11. What is an Agentic Task, and how does it differ from a One-Shot Task?

Answer: A One-Shot Task is a request that an AI completes in a single response — such as answering a question or summarizing a paragraph. An Agentic Task requires the AI to plan, take multiple sequential actions, use tools, and adapt based on intermediate results — such as researching a topic, drafting a report, and formatting it for a specific audience. As AI agents become capable of longer agentic tasks, they can take over more substantial portions of administrative and instructional workflows.

12. What is Model Release Cadence, and why should school technology directors track it?

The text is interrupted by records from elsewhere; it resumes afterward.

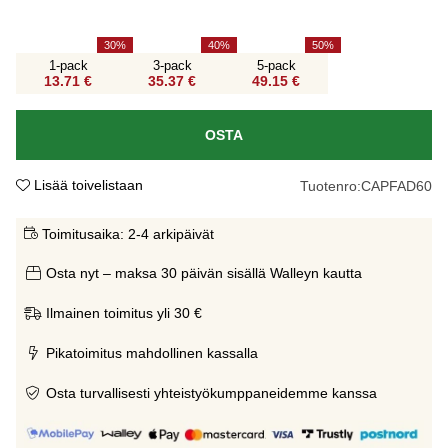
30
40
50
1-pack
3-pack
5-pack
13.71 €
35.37 €
49.15 €
OSTA
Lisää toivelistaan
Tuotenro:
CAPFAD60
Toimitusaika:
2-4 arkipäivät
Osta nyt – maksa 30 päivän sisällä Walleyn kautta
Ilmainen toimitus yli 30 €
Pikatoimitus mahdollinen kassalla
Osta turvallisesti yhteistyökumppaneidemme kanssa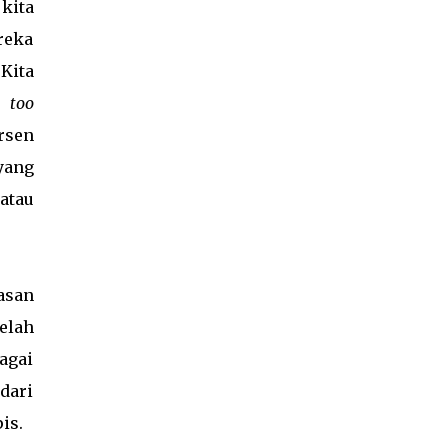
Cerita ini sudah pernah aku bagikan di
kita
Instagram dan Twitter. Pengalaman yang
reka
ingin aku bagi di sini adalah kali pertama
Kita
aku mengalami langsung kejadian mistis di
gunung. Tiap kali mendaki gunung aku
 too
belum pernah mengalami kejadian mistis
rsen
secara langsung. Pun saat kehidupan
yang
sehari-hari tidak pernah aku menjadi
subyek utama. Tidak, aku tidak sengaja
atau
meminta hal ini terjadi. Paling kalau pun
terjadi, aku hanya menjadi saksi saja,
termasuk saat mendaki dengan teman-
temanku. Tentu ini adalah hal yang perlu
asan
aku syukuri karena sejauh ini kami semua
telah
masih dil...
agai
dari
pis.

Answer: Model Release Cadence refers to the frequency with which AI providers release new, more capable versions of their models — which has been roughly every six to twelve months for leading providers. Technology directors should track this because each new release may obsolete current workflows, open new possibilities, or require policy updates. Planning cycles for AI adoption should be short enough to incorporate new model capabilities without being so reactive that they create constant disruption.

13. What does 'Adoption Versus Capability' mean as a concept in AI strategy?

Answer: Adoption Versus Capability describes the gap between what AI can do technically and how widely it is actually used in practice. Historically, AI capability has advanced faster than institutional adoption, meaning schools often lag behind available technology. Recognizing this gap helps leaders understand that the challenge is not only acquiring capable tools but also building the culture, training, and processes to use them effectively.

14. What is Cost Per Task in AI, and how does it affect the business case for AI adoption in education?

Answer: Cost Per Task is the price of having an AI complete one unit of work — such as generating one quiz, grading one essay, or producing one lesson plan. As AI capabilities grow and competition among providers increases, cost per task has been falling rapidly. For education, a lower cost per task makes it financially viable to automate previously manual work at scale, strengthening the return-on-investment argument for AI adoption even in budget-constrained districts.

15. Why is understanding Capability Forecasting important when making multi-year AI purchasing decisions?

Answer: Capability Forecasting is the practice of projecting what AI systems will be able to do over a future time horizon, based on observed growth curves and benchmark trends. Multi-year purchasing decisions — such as a three-year curriculum platform contract — may lock a district into technology that will be far less capable than what becomes available during the contract period. Leaders who understand capability forecasting can negotiate more flexible contracts and avoid overpaying for today's capabilities when tomorrow's will be substantially better.